• _Task requirements_
Copy the data exactly from the line that contains "Výkonové parametry odpovídají" through the line that contains "Podmínky služby", keeping both end lines and leaving out everything else.

• _The data_
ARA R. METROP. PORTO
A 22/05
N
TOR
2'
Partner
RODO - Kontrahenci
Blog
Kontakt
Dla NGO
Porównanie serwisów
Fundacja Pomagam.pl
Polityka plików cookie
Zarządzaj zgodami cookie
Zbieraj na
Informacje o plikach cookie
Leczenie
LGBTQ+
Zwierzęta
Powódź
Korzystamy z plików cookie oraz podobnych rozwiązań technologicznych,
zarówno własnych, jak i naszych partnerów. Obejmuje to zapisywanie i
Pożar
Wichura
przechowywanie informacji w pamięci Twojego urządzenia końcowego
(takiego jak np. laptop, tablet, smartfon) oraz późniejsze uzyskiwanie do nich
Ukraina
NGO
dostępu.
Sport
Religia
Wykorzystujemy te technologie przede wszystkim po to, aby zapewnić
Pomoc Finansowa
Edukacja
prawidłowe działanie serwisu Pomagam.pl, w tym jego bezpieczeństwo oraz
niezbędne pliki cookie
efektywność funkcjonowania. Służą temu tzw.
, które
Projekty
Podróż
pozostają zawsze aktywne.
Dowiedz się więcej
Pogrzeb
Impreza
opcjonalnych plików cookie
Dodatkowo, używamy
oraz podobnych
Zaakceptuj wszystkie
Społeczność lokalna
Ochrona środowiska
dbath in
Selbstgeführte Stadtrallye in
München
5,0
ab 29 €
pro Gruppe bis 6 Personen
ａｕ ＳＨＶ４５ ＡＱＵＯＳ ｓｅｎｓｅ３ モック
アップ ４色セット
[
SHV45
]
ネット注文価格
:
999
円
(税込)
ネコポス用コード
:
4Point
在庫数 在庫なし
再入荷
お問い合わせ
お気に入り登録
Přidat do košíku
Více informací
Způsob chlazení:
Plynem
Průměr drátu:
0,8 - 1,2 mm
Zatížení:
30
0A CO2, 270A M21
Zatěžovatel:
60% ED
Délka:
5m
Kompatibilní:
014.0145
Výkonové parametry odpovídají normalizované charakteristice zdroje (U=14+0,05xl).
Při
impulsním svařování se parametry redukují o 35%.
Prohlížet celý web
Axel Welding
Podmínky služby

...

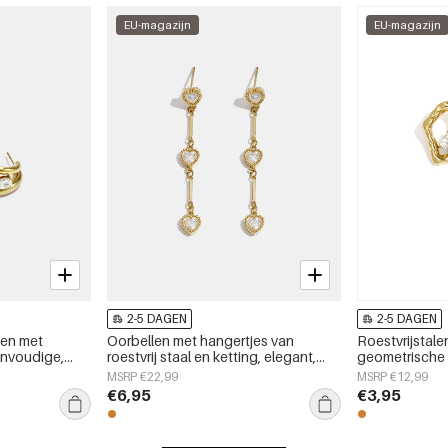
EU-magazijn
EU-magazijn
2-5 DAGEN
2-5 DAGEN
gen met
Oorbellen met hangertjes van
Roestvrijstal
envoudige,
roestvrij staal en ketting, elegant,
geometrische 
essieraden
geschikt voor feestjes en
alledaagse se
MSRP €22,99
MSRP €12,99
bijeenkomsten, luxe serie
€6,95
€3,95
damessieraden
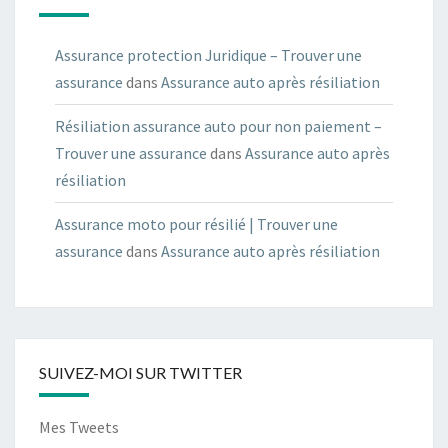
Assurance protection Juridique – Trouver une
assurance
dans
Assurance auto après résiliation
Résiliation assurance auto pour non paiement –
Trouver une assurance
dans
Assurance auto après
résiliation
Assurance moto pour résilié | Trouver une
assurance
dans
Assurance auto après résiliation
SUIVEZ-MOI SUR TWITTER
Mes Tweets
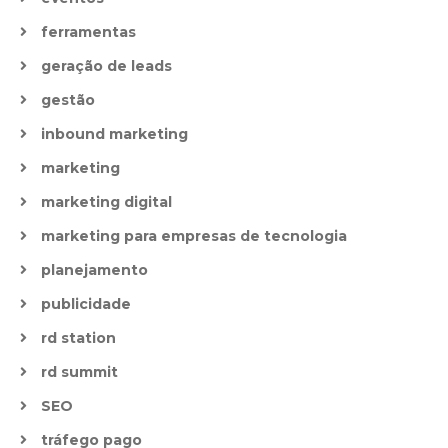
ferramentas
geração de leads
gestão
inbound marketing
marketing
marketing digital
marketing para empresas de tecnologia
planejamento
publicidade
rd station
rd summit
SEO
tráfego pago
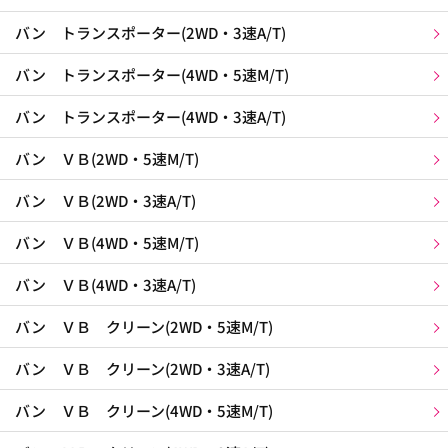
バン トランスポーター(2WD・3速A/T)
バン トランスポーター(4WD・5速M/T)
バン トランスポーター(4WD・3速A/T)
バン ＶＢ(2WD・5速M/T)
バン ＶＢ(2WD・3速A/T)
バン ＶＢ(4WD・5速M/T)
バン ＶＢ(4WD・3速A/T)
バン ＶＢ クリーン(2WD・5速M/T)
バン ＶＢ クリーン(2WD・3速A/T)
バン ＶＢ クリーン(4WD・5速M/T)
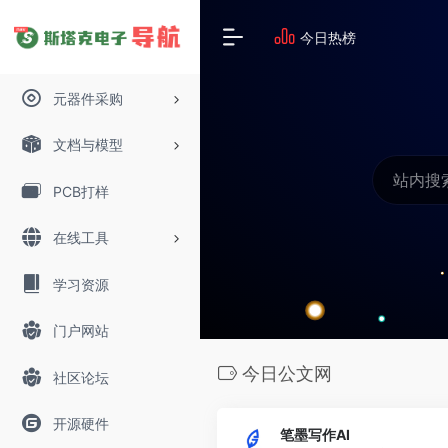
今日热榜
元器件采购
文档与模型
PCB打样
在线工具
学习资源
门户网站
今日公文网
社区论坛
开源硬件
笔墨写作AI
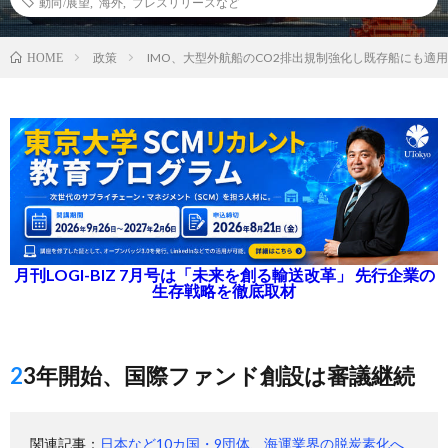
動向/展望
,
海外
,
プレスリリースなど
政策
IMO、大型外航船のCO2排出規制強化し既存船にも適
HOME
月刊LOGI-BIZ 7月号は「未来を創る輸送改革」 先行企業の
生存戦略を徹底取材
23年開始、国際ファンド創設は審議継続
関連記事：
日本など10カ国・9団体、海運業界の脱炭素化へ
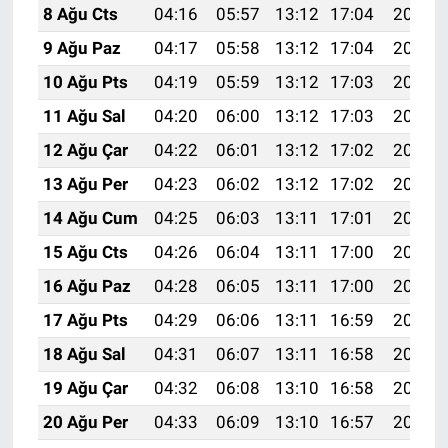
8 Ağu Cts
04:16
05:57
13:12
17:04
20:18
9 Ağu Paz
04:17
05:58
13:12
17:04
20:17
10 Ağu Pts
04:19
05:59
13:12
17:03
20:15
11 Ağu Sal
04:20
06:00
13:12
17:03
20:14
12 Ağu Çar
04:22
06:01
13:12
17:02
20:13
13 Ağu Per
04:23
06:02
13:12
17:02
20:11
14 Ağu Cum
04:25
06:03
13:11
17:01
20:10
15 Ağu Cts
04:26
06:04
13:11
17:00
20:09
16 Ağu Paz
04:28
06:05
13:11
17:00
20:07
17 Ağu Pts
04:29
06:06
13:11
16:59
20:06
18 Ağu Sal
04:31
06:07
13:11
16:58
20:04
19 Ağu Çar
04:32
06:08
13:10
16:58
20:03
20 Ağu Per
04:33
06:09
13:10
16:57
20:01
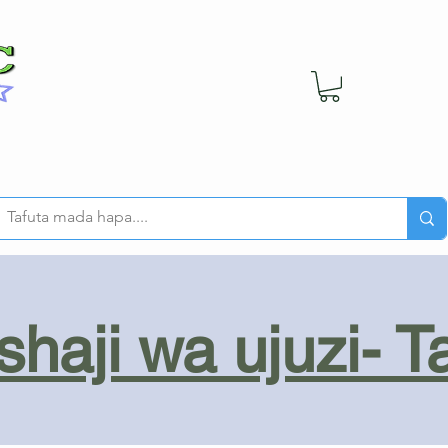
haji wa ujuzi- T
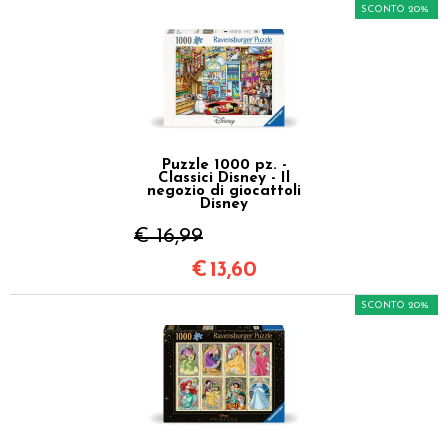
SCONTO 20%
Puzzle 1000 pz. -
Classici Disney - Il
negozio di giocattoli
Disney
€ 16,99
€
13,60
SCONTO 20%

• _Response to the exercise_
Výkonové parametry odpovídají normalizované charakteristice zdroje (U=14+0,05xl).
Při
impulsním svařování se parametry redukují o 35%.
Prohlížet celý web
Axel Welding
Podmínky služby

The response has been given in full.